Proctor presents the best example in terms of dialogue that directly pertains to the notion of being tested. There are several moments in the play where he speaks to his challenges, beginning with his discussion with Elizabeth in the second act. There, Proctor attempts to remain patient in his penitence but fails as he sees little or no softening on the part of his wife. 

Proctor's test early on is to demonstrate his fealty to Elizabeth. To carry on this task, he eventually is force to go to court to defend her against the false accusations made by Abigail. At his point he faces a test of character. Can he give up his pride and admit to his affair with Abigail, in public, in order to save his wife?

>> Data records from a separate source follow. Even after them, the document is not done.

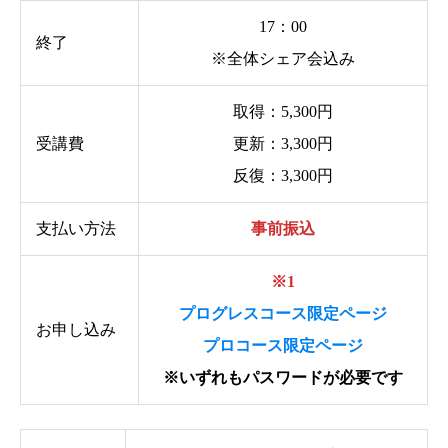
17：00
終了
※全体シェア会込み
取得：5,300円
受講費
更新：3,300円
反復：3,300円
支払い方法
事前振込
※1
プログレスコース限定ページ
お申し込み
プロコース限定ページ
※いずれもパスワードが必要です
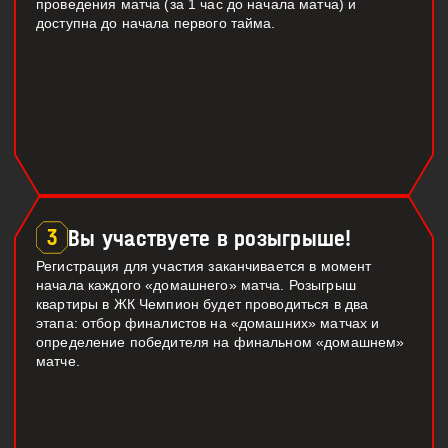
проведения матча (за 1 час до начала матча) и
доступна до начала первого тайма.
3
Вы участвуете в розыгрыше!
Регистрация для участия заканчивается в момент
начала каждого «домашнего» матча. Розыгрыш
квартиры в ЖК Чемпион будет проводиться в два
этапа: отбор финалистов на «домашних» матчах и
определение победителя на финальном «домашнем»
матче.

Proctor succeeds in this test, though he fails in his effort to save Elizabeth. His failure, however, is due to the moral failure of Mary Warren to succeed in her own test of character. She cannot overcome Abigail to tell the truth to the court. She succumbs once again to a role of accessory to the fraud.

Hale, during the court scene, faces a test as well. He finally sees that he has been wrong about the trials and that witchcraft is not afoot in Salem. Though he passes his test of character by admitting to the truth, he is unable to summon enough strength of will or courage to persuade the court.

Later, Proctor faces a final test of will as he is asked to sign a false confession. He manages to reconstitute enough pride and integrity to again see himself as a person of moral value. He refuses to sign a document that would condemn his friends and neighbors.